Dataset records section start

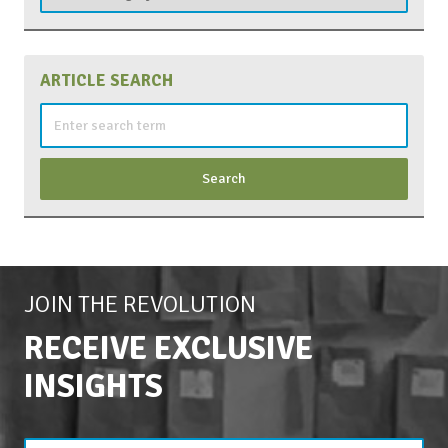
ARTICLE SEARCH
Search
for:
JOIN THE REVOLUTION
RECEIVE EXCLUSIVE
INSIGHTS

Dataset records section end

Work instructions | No picture should be included when the data are set down again exactly.

Output for this exercise |
ARTICLE SEARCH
Search
for:
JOIN THE REVOLUTION
RECEIVE EXCLUSIVE
INSIGHTS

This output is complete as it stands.